TASK INSTRUCTIONS
The stretch wanted below opens at the line containing "300Hz displays into" and closes at the line containing "Turbo mode, which". Please return it exactly, with no other lines.

Page-level text extractions
________

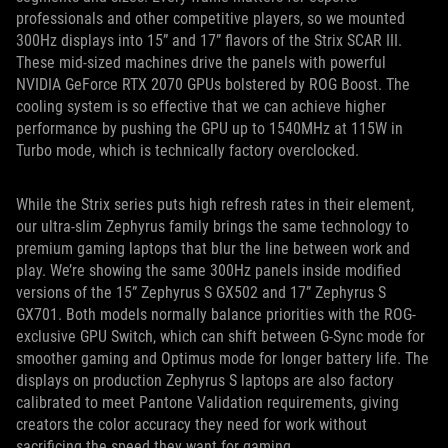
professionals and other competitive players, so we mounted
300Hz displays into 15” and 17” flavors of the Strix SCAR III.
These mid-sized machines drive the panels with powerful
NVIDIA GeForce RTX 2070 GPUs bolstered by ROG Boost. The
cooling system is so effective that we can achieve higher
performance by pushing the GPU up to 1540MHz at 115W in
Turbo mode, which is technically factory overclocked.
While the Strix series puts high refresh rates in their element,
our ultra-slim Zephyrus family brings the same technology to
premium gaming laptops that blur the line between work and
play. We’re showing the same 300Hz panels inside modified
versions of the 15” Zephyrus S GX502 and 17” Zephyrus S
GX701. Both models normally balance priorities with the ROG-
exclusive GPU Switch, which can shift between G-Sync mode for
smoother gaming and Optimus mode for longer battery life. The
displays on production Zephyrus S laptops are also factory
calibrated to meet Pantone Validation requirements, giving
creators the color accuracy they need for work without
sacrificing the speed they want for gaming.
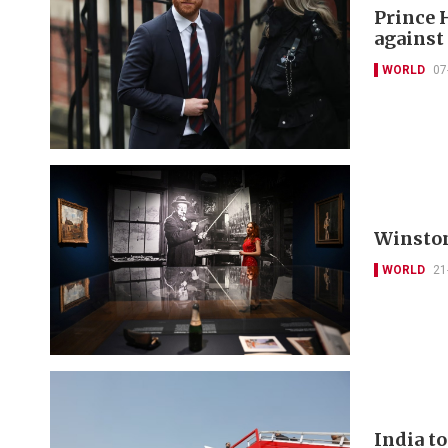
Prince 
against
WORLD
07
Winston
WORLD
21
India to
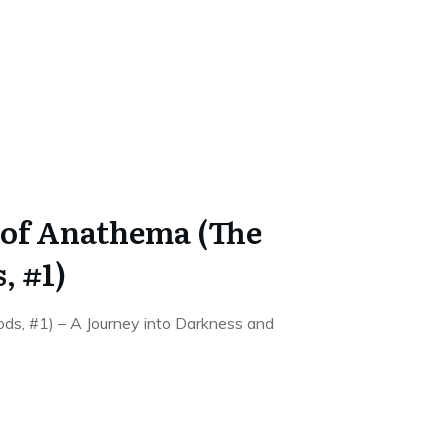
of Anathema (The
, #1)
s, #1) – A Journey into Darkness and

________

COMPLETED EXERCISE
300Hz displays into 15” and 17” flavors of the Strix SCAR III.
These mid-sized machines drive the panels with powerful
NVIDIA GeForce RTX 2070 GPUs bolstered by ROG Boost. The
cooling system is so effective that we can achieve higher
performance by pushing the GPU up to 1540MHz at 115W in
Turbo mode, which is technically factory overclocked.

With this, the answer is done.